Retail Sales September 2025: Foot off the Gas
September retail sales inched higher but with signs of deceleration as core moved lower and consumer sentiment is not exactly reading holiday joy.
Headline retail sales rose 0.2% MoM in September which is a clear step down after a stronger summer period. Core retail sales were slightly negative, down 0.1% MoM, as Gas and Restaurant spending came in strong and buoyed the headline print. The National Retail Federation (NRF) is already seeing a pickup in demand again in their October data for a more mixed picture going into the holiday season.
Besides restaurant and gasoline spending, health and personal care (+1.1% MoM) and miscellaneous stores (+2.9% MoM) saw the largest increases on the month. The main drag on core sales was the decline in online sales, with nonstore retailers -0.7% after supporting a lot of the overall consumer demand picture as it had become a primary channel.

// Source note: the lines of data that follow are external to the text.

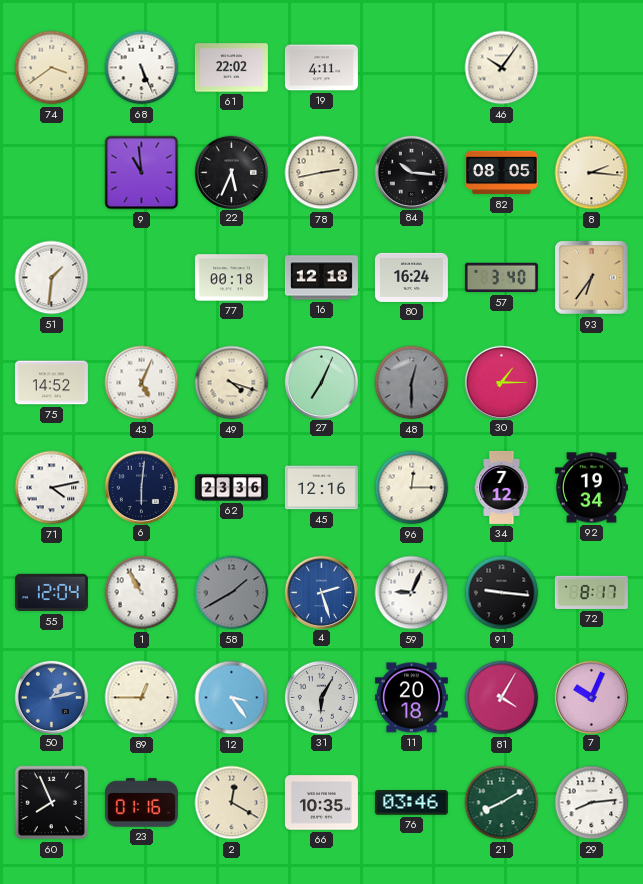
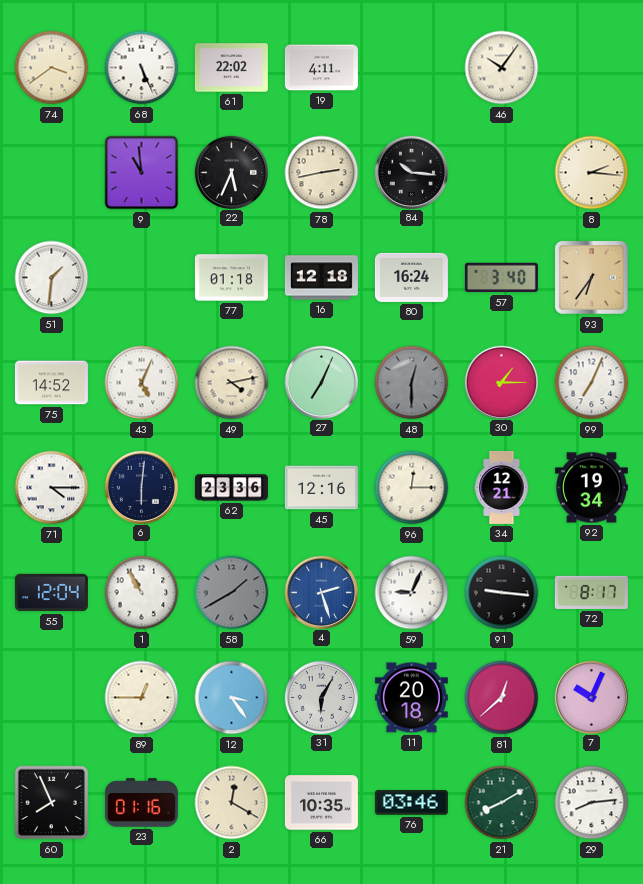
82: 08:05 -> none
77: 00:18 -> 01:18
49: 4:18 -> 4:13
99: none -> 7:04
71: 4:13 -> 4:15
34: 7:12 -> 12:21
50: 1:13 -> none
81: 4:05 -> 12:38
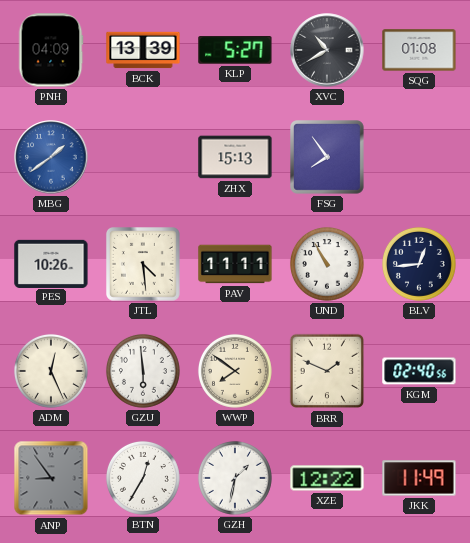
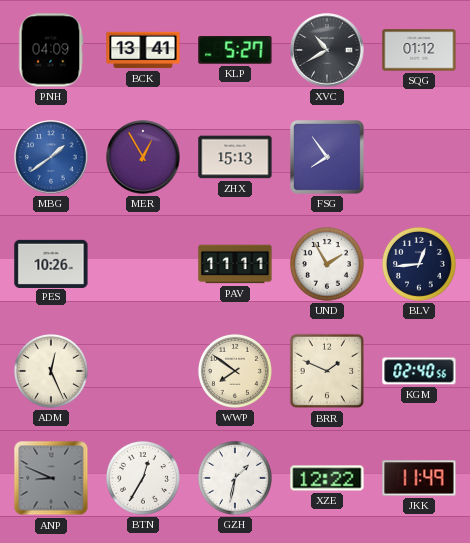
BCK: 13:39 -> 13:41
SQG: 01:08 -> 01:12
MER: none -> 12:55
JTL: 4:29 -> none
UND: 10:55 -> 1:55
GZU: 5:59 -> none
ANP: 8:54 -> 8:49
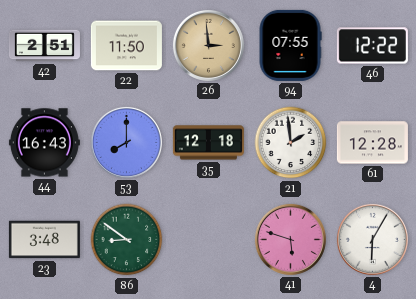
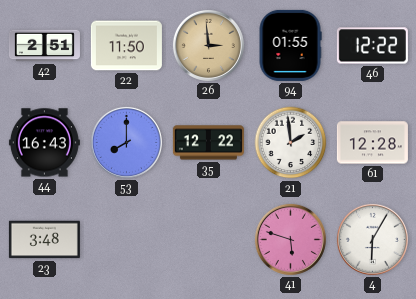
94: 07:55 -> 01:55
35: 12:18 -> 12:22
86: 8:51 -> none
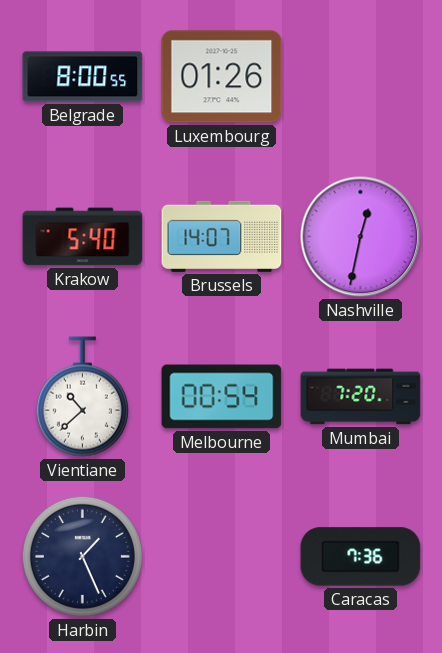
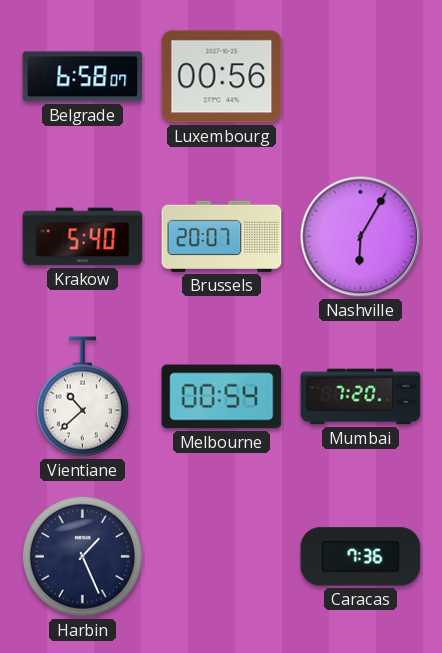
Belgrade: 8:00 -> 6:58
Luxembourg: 01:26 -> 00:56
Brussels: 14:07 -> 20:07
Nashville: 12:32 -> 6:05
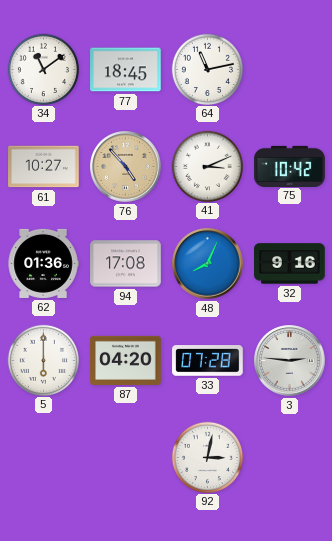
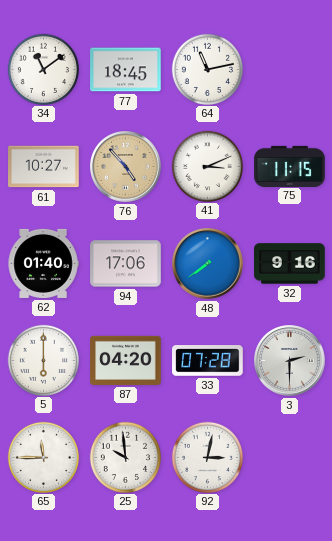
75: 10:42 -> 11:15
62: 01:36 -> 01:40
94: 17:08 -> 17:06
48: 8:04 -> 7:39
3: 2:46 -> 2:30
65: none -> 11:45
25: none -> 9:59
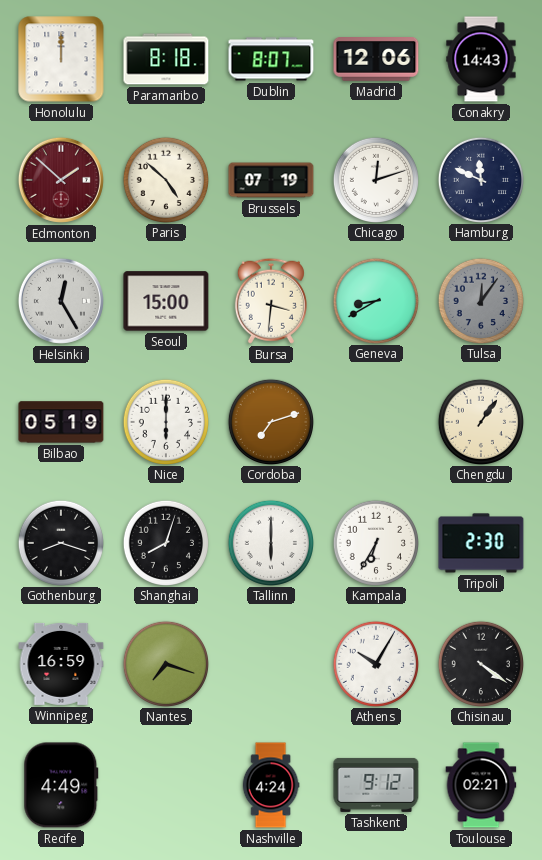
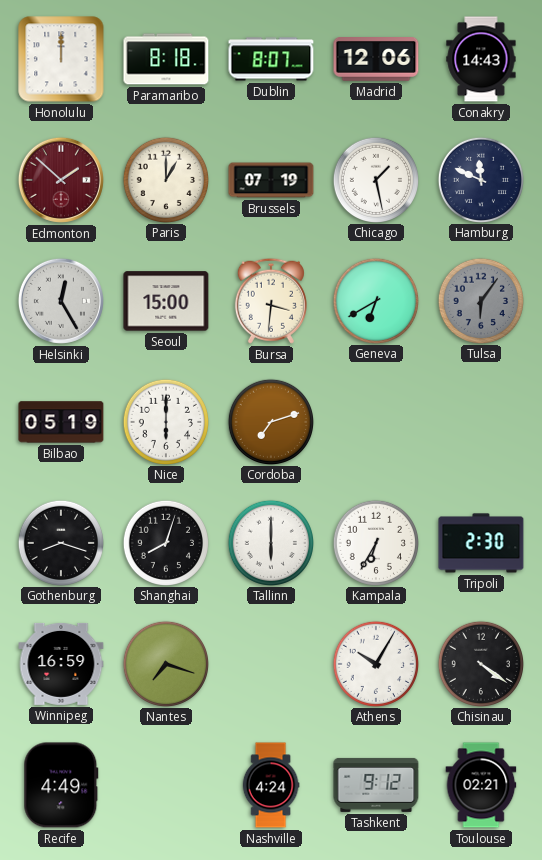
Paris: 4:52 -> 1:00
Chicago: 12:12 -> 1:28
Geneva: 8:40 -> 6:40
Tulsa: 12:06 -> 6:06
Chengdu: 1:06 -> none
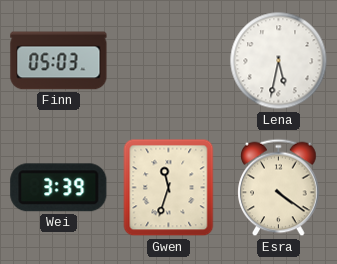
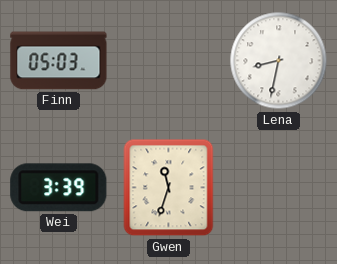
Lena: 5:32 -> 8:32
Esra: 4:21 -> none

With payroll gains cooling and concentrated on services, unemployment drifting higher from the lows, and Michigan sentiment back in the mid-50s, the late-cycle signals are getting clearer. Consumers are still spending but are more price-sensitive and value-oriented, with overall credit health still strong but increasingly in a K-shaped economy.
The above chart shows the core retail sales changes month to month which captures just over 56% of the basket and strips out some noisier categories. The decrease in September of 0.1% MoM comes after a run of solid gains through the summer. Core retail sales across that period provided strong underlying support for retail sales growth, with the negative this month a first since April that challenges the steady consumer spend story earlier in the year.
The current environment has labor-market worries intersecting with stubborn above-target inflation. Sustaining current spending levels still looks like the base case, but consumers at the median level are fragile. The UMich sentiment index is back in the low 50s on top of the all-time low and the Conference Board confidence metrics were in the tank today.
Households are signaling more concern about prices and job security. In that kind of environment, it would not be surprising to see core retail transitioning into somewhat of a drifting mode. With the holiday season here, whether discounts and value propositions can still drive growth will be a telling signal for the health of underlying demand. The usual Black Friday headlines will offer some important data points.
The above chart shows the history of headline swings as September reads as a cooling month after a strong summer. Retail sales are up 0.2% MoM, which shows consumer demand is still steady and resilient even if slowing. Zooming out further, we see 5.7% YoY against an inflation backdrop of roughly 3% YoY, as 2025 has been another slow grind up for retail spending.
The above breaks out the underlying categories alongside the ex-autos and core retail changes. We see Gas stations at +2.0% MoM echoing the pop in gasoline prices for the month. Gas station margins are booming with soft oil prices and good gasoline demand.
That gasoline demand did not result in a tradeoff for eating out, as Restaurants and bars were also up +0.7% MoM and a strong signal of where some households continue to prioritize spending. On the other side of headline categories, Autos ex parts declined 0.2% MoM in September, following two strong prints.
Down in the core categories, it is hard to move past the softness for Nonstore retailers, given its size and prominence in the report. The -0.7% MoM in context of the 8.6% YoY growth could turn out to be a temporary blip since the shift to online shopping channels only continues to pick up momentum. Other negatives were Clothing (-0.7%), Sporting Goods & Hobbies (-2.5%), and Electronics & Appliances (-0.5%). These are all categories where households can delay purchases, trade down, or respond more quickly to promotions when confidence is shaky.
The broader consumer signal supports a later cycle read but the household sector continues to spend steadily. Nominal spending is rising, yet the gains are less impressive given inflation and are increasingly anchored in select areas rather than broad-based goods demand. A weakening labor market and middling sentiment make that mix feel about right as prime and higher-income borrowers are still going out to eat and spending on wellness, while lower-income and goods-heavy households pull back more sharply and lean on credit at the margin.
With October’s jobs, inflation, and potentially retail releases delayed or missing, September’s composition will anchor the official narrative on the consumer with card networks, retailers, and private data filling in the blanks. For now, the US consumer is still there, but we will have to watch core closely into the holidays to understand where there is still a real demand growth impulse.